More Formless

Arraymusic has a concert coming up on December 3, 8PM, EST. It’s called Formless. It features existing works by a remarkable collection of composers: John Abram (CAN/UK), Joanna Bailie (UK), André Cormier (CAN), Laurence Crane (UK), Nicole Lizée (CAN), and Cassandra Miller (CAN). All of these composers are artists I intend to collaborate with in the next few years to create new work for The Array Ensemble.

The title of the concert invokes Georges Bataille’s famous definition of informe, usually translated as ‘formless’. Part of that definition reads: “On the other hand, affirming that the universe resembles nothing and is only formless amounts to saying that the universe is something like a [squashed] spider or spit.” Bataille’s informe does not embrace any kind of lack or a denial of substance, but rather it’s a challenge to the activity of abstracting an outside that can be generalized and evaluated as separate and distinct from an inside.

But I misspoke. Even though the sentence quoted above is from an entry Bataille wrote for the “Critical Dictionatry” (a reoccuring section in the quasi-Surrealist magazine Documents, published in Paris in 1920 and 1930, edited by Bataille)—an entry dedicated to the word informe—definition was precisely what Bataille was interested in defying. Definition, from the Latin definire—from de- “from” (in this case implying a kind of completion) + finire, “finish” (from finis, “end”)—is all about fixing meaning, holding it still, ending the flux of ambiguity (from ambigere “waver, go around,” from ambi- “both ways” + agere “to drive”). Bataille is prostesting against the power and control he perceives asserted by fixed, static meanings, against the dominant structures—the cultural forms—that set and authorize the parameters of what a word represents. In his entry, Bataille imagines a dictionary that “no longer gives the meaning of words, but their jobs/tasks (and “jobs/tasks” is a translation of the French les besonges, a word that implies the mundanity of a chore; he chooses “jobs” rather than the richer, grander idea of “uses”). As Denis Hollier says in his remarkable book Against Architecture: The Writings of Georges Bataille:

“The distinction between words’ meaning and their jobs makes language into a place of specific productivity. In language and in every connection to it some practice is at stake. To privilege meaning at the expense of work is to believe that this practice can be put into parentheses. The French word besonge, with its overtones of drudgery, has a contemptuous ring. The job is not the usage. Usage doubtless introduces a certain historicity of language because it refers to linguistic practices in current use at the present time and in the present society. […] Usage only functions in a space still dominated by the category of meaning—formulable meaning. What Bataille calls job is of a different order, a tonal one. It indicates all those processes of repulsion and seduction aroused by the word independent of its meaning.”

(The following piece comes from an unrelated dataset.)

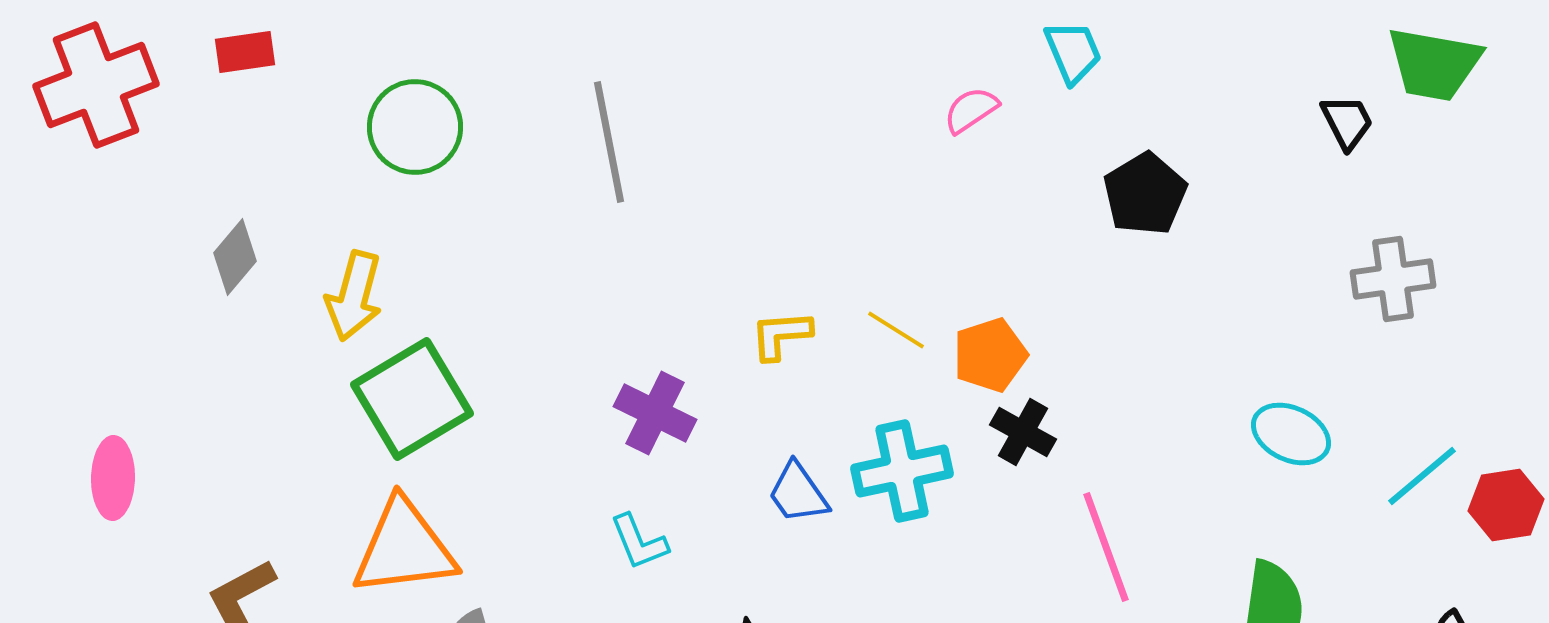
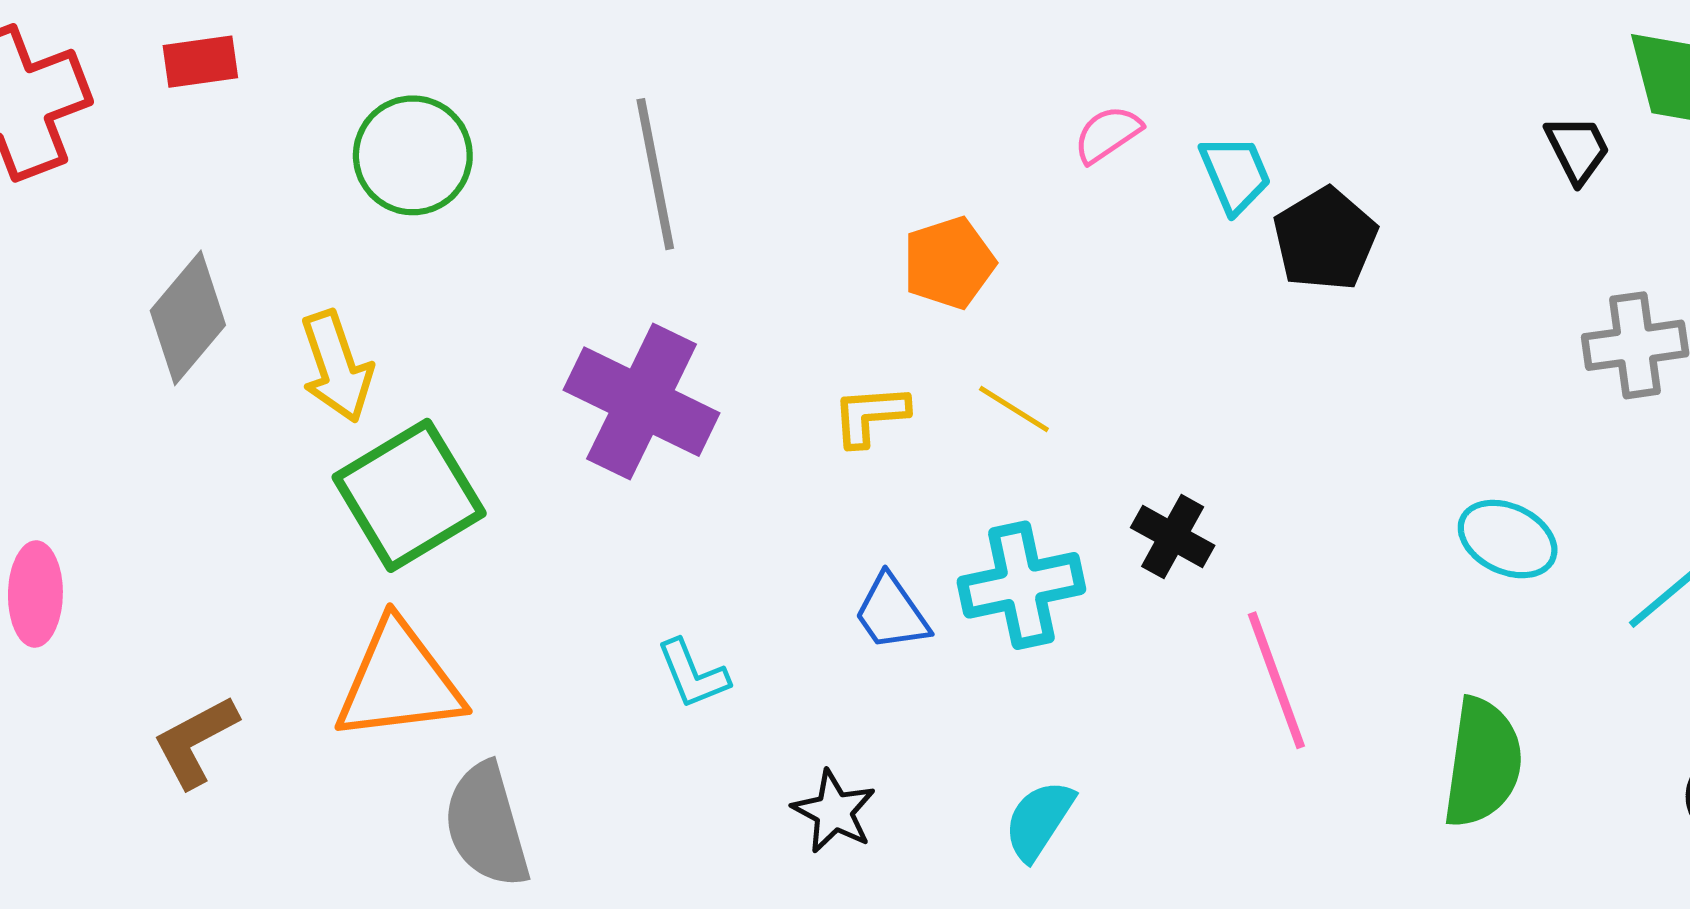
cyan trapezoid: (1073, 52) -> (1235, 174), moved
gray diamond: (235, 257) -> (188, 318), size x1.4
yellow arrow: (354, 296) -> (337, 367), turned -34
orange pentagon: (990, 355) -> (949, 263), moved
purple cross: (655, 413) -> (642, 402), moved, size x1.5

And Bataille proposes in his entry what he considers the job of informe (formless) to be: “Thus formless is not only an adjective having a given meaning, but a term that serves to bring things down in the world, generally requiring that each thing have its form. What it designates has no rights in any sense and gets itself squashed everywhere like a spider or an earthworm.” But Bataille is not protesting against this designation, he’s celebrating it and this celebration is vital and active (though certainly he’s vilifying the squashers). “Affirming that the universe resembles nothing” might bring the idea of the universe down, but it is not a dismissive affirmation. While the power structures that authorize meaning might want to squash this designation, Bataille wants to get down and dirty working in this splatter, this “place of specific productivity.” To say the universe resembles nothing pulls apart the integrity of what the idea, the meaning of “universe” might be said to represent; the form of the universe is not analogous to other forms because no form is being asserted. To affirm that the universe is formless, allows “universe” to do a different job: it’s just everything, or rather, all-the-things (plural), shifting arrays of amorphous yet radically specific places where work can be done.

Okay, if you’re hoping that eventually I’ll make some kind of clear, direct link between the above and the pieces that will be presented at Formless (the concert), I’m afraid you’ll be disappointed. And there’s a lot above (and below) that won’t be unpacked by me in any context and that is well in excess of the concerns I am thinking about here (I’m all for starting things I would never want to see finished). And of course it should be underlined that Bataille is valourizing the formless as a way to think the world—a plural universe that resembles nothing—and being in it. That is, any experience, any phenomena can be engaged as formless. That includes every musical experience. But I will say that each of the pieces that will be played on Dec. 3 encourages me, in utterly particular ways, to engage it as a distinct place of specific productivity rather than a meaningful structure expressing ideas (the ancient Greek word eidos, often translated as Idea, is also translated as Form).

Maybe the end of the programme note Laurence Crane sent me for his clarinet and piano piece Sparling—to be performed Dec. 3—relates to this somehow; regarding his composition: “It’s essentially static but the tiny amount of change that does take place in the work happens in what might be thought of as the accompanying instrument in a traditional duo relationship. What is foreground and what is background in this piece? I’m not sure.”